Collected data entries
_ _ _ _ _

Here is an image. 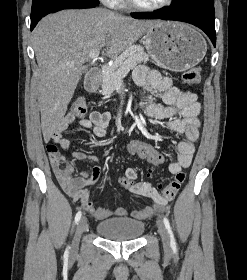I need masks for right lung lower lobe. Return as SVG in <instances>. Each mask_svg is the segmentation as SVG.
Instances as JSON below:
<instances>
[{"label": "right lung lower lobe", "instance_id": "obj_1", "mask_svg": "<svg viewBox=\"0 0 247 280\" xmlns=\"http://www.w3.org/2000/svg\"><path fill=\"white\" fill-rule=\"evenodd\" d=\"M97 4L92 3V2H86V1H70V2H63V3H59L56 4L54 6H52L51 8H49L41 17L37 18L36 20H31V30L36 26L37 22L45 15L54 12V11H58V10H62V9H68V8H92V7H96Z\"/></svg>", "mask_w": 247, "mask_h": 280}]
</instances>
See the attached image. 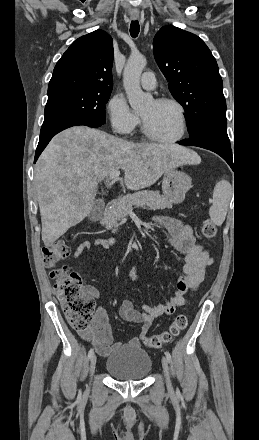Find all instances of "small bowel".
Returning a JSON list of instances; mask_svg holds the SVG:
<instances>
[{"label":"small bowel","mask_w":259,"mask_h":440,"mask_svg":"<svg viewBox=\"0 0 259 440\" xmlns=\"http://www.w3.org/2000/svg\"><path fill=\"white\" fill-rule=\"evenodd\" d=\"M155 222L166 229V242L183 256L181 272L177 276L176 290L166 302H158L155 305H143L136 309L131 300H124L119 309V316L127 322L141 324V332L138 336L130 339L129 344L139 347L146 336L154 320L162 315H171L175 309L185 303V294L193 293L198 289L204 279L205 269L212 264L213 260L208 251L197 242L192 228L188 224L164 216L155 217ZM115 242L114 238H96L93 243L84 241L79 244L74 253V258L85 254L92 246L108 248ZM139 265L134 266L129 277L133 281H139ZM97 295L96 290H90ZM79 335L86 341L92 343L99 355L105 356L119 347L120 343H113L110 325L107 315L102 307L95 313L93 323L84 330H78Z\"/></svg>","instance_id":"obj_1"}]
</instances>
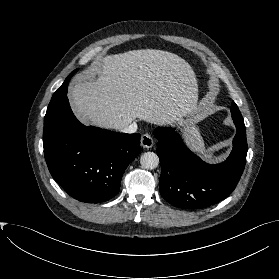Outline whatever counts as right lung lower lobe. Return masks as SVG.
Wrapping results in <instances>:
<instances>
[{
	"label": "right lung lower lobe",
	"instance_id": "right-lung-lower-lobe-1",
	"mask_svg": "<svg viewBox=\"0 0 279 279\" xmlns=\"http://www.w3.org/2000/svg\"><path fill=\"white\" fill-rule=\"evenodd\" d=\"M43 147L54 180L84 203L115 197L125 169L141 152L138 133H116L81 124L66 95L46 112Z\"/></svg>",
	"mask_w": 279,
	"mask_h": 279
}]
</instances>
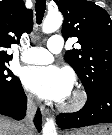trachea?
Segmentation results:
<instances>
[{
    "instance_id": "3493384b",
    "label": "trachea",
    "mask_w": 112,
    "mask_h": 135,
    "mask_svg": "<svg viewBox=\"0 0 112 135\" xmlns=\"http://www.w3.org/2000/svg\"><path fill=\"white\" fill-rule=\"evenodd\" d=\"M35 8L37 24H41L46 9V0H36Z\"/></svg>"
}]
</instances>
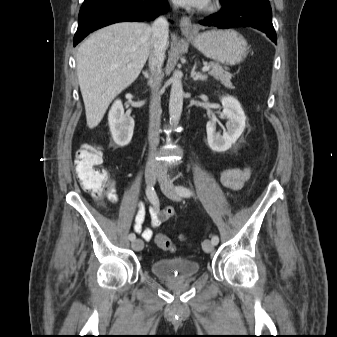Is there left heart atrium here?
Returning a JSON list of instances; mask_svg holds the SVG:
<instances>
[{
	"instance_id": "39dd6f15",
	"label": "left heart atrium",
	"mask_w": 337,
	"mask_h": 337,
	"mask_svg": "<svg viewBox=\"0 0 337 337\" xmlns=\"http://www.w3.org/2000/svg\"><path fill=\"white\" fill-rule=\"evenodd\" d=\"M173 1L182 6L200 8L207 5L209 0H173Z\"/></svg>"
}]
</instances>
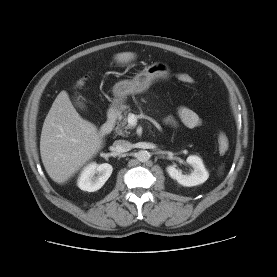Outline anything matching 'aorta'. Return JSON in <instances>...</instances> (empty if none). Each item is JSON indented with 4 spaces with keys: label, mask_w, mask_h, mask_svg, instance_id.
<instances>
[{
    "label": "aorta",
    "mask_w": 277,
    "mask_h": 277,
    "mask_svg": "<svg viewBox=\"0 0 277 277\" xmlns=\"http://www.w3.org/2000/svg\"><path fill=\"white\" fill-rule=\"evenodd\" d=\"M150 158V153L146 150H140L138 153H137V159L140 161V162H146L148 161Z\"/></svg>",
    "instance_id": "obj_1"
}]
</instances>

_ _ _ _ _

**WHAT NEEDS TO BE DONE:** Write out again, exactly, each line from the one containing "Is there left heart atrium here?" through the last line of the entries, and omit every picture.

**EXERCISE ANSWER:**
Is there left heart atrium here?
Returning a JSON list of instances; mask_svg holds the SVG:
<instances>
[{
	"instance_id": "39dd6f15",
	"label": "left heart atrium",
	"mask_w": 337,
	"mask_h": 337,
	"mask_svg": "<svg viewBox=\"0 0 337 337\" xmlns=\"http://www.w3.org/2000/svg\"><path fill=\"white\" fill-rule=\"evenodd\" d=\"M173 1L182 6L200 8L207 5L209 0H173Z\"/></svg>"
}]
</instances>
Outline anything matching 'aorta'. Return JSON in <instances>...</instances> (empty if none). Each item is JSON indented with 4 spaces with keys: label, mask_w, mask_h, mask_svg, instance_id.
<instances>
[{
    "label": "aorta",
    "mask_w": 277,
    "mask_h": 277,
    "mask_svg": "<svg viewBox=\"0 0 277 277\" xmlns=\"http://www.w3.org/2000/svg\"><path fill=\"white\" fill-rule=\"evenodd\" d=\"M150 158V153L146 150H140L138 153H137V159L140 161V162H146L148 161Z\"/></svg>",
    "instance_id": "obj_1"
}]
</instances>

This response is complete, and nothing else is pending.